Peristiwa yang diselidiki ini melibatkan seorang warga lanjut usia (lansia) yang menjadi target upaya penculikan tersebut. Aksi yang mencurigakan ini berhasil terekam oleh kamera pengawas (CCTV) yang terpasang di sekitar lokasi kejadian.

Menurut keterangan resmi dari pihak kepolisian, insiden ini diperkirakan terjadi pada bulan Mei 2026. Waktu kejadian spesifik yang tercatat adalah sekitar pukul 06.55 WIB, saat suasana pagi masih ramai aktivitas olahraga.

Korban dari dugaan percobaan penculikan ini diketahui adalah seorang pria lanjut usia dengan inisial GH, yang saat kejadian tengah berusia 70 tahun. Selain sebagai pensiunan, korban juga diketahui berstatus sebagai karyawan swasta.

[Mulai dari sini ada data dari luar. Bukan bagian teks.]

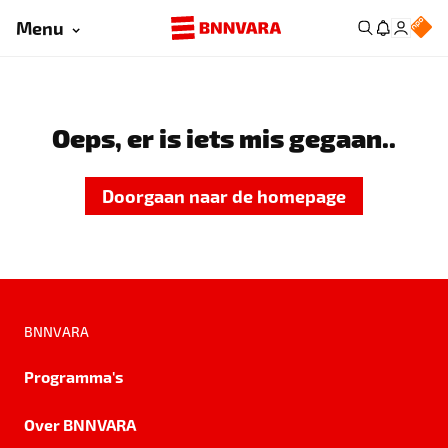
Menu
Oeps, er is iets mis gegaan..
Doorgaan naar de homepage
BNNVARA
Programma's
Over BNNVARA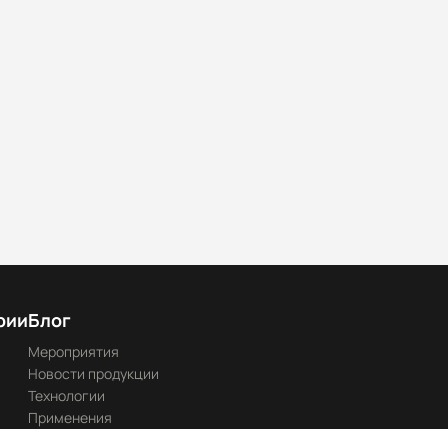
рии
Блог
Мероприятия
Новости продукции
Технологии
Применения
Каталоги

Kepala Unit (Kanit) Reserse Kriminal (Reskrim) Polsek Metro Penjaringan, AKP Sampson Sosa Hutapea, memberikan konfirmasi mengenai detail penanganan kasus ini. Pihak kepolisian telah melakukan pendalaman terhadap bukti-bukti yang ada.

AKP Sampson Sosa Hutapea menjelaskan kronologi awal dari kejadian tersebut. "Peristiwa tersebut terjadi sekitar bulan Mei 2026 pada pukul 06.55 WIB," ujar AKP Sampson Sosa Hutapea.

Ia juga mengidentifikasi identitas korban serta status pekerjaannya saat itu. "Korban merupakan pria lanjut usia (lansia) berinisial GH (70) yang juga karyawan swasta," kata AKP Sampson Sosa Hutapea.

Lebih lanjut, AKP Sampson Sosa Hutapea menegaskan bahwa penyelidikan didukung oleh bukti visual yang kuat. "Aksi pelaku juga terekam kamera pengawas (CCTV) di sekitar lokasi kejadian," tegas AKP Sampson Sosa Hutapea.

Dikutip dari JakartaHype.com, pengungkapan kasus ini menunjukkan kesigapan aparat dalam menanggapi laporan percobaan tindak kriminalitas terhadap kelompok rentan, seperti warga lanjut usia. Pihak kepolisian terus mengimbau masyarakat untuk meningkatkan kewaspadaan, terutama saat beraktivitas di ruang publik pada jam-jam sepi.